Scanning non-coding sequences with a TFBM

Introduction

The goal of this practical is to evaluate the respective performances of two modes of representations for transcription factor binding motifs (TFBMs) to predict transcription factor binding sites (TFBS).

Parameter	Value
Reference genome	`Escherichia_coli_GCF_001308065.1_ASM130806v1`

Collective table for the 2020 practical

Students will store their results in a shared spreadsheet, which will be used to compare their results and get a broader landscape from the comparison of the results obtained with different transcription factors.

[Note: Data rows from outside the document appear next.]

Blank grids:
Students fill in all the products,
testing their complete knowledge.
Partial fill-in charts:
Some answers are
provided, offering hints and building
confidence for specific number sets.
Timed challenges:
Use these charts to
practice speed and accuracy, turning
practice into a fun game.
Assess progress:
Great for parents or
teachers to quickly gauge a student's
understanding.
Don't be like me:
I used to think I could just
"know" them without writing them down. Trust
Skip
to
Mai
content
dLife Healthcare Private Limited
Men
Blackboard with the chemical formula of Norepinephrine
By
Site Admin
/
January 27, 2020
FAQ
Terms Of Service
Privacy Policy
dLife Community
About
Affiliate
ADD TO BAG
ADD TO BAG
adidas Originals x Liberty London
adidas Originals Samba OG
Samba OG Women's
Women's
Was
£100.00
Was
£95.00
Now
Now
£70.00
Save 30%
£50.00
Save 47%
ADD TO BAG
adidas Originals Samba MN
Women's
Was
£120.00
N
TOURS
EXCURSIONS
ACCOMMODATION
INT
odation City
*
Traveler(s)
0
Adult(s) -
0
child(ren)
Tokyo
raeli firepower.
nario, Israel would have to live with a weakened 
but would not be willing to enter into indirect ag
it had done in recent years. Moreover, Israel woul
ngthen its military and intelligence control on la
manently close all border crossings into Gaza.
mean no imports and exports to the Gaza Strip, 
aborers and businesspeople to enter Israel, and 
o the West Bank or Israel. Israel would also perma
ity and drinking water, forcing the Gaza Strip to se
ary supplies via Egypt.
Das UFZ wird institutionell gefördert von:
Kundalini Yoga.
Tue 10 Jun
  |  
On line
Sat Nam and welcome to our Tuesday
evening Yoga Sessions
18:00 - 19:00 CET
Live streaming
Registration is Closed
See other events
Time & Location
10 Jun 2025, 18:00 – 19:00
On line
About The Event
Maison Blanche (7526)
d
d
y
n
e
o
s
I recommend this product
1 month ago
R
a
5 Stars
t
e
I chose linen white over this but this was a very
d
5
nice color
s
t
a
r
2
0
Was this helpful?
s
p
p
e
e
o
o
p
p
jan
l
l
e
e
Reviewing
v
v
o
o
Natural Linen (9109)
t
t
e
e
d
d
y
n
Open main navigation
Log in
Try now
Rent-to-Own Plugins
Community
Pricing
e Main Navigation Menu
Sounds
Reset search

Folder: https://tinyurl.com/lcg-beii-2020
Motif scanning exercise:

In your computer, create a folder to store the results of this practical, for example : $HOME/LCG_BEII_practicals/ (you can change the path and name according to your own organisation of folders).

Choosing a TF on RegulonDB

Open a connection to RegulonDB http://regulondb.ccg.unam.mx/
Click on the link regulon list. This opens a table with all the regulons.
Choose a TF of interest and open its record
Fill up the details of the collective exploration table (https://tinyurl.com/lcg-beii-19).
Save a text file with the target gene names (one per row)
Save another text file with the names of the operon leader genes (one gene per row). These will serve as reference to compute the rate of recovery of the target genes with the different motif representations (consensus or matrix, resp. ).
Save a fasta file with the sequences of the known binding sites for your TF (tip: click on the bug “+” button in the header of the binding site section)
Save in a text file the matrix associated to your factor.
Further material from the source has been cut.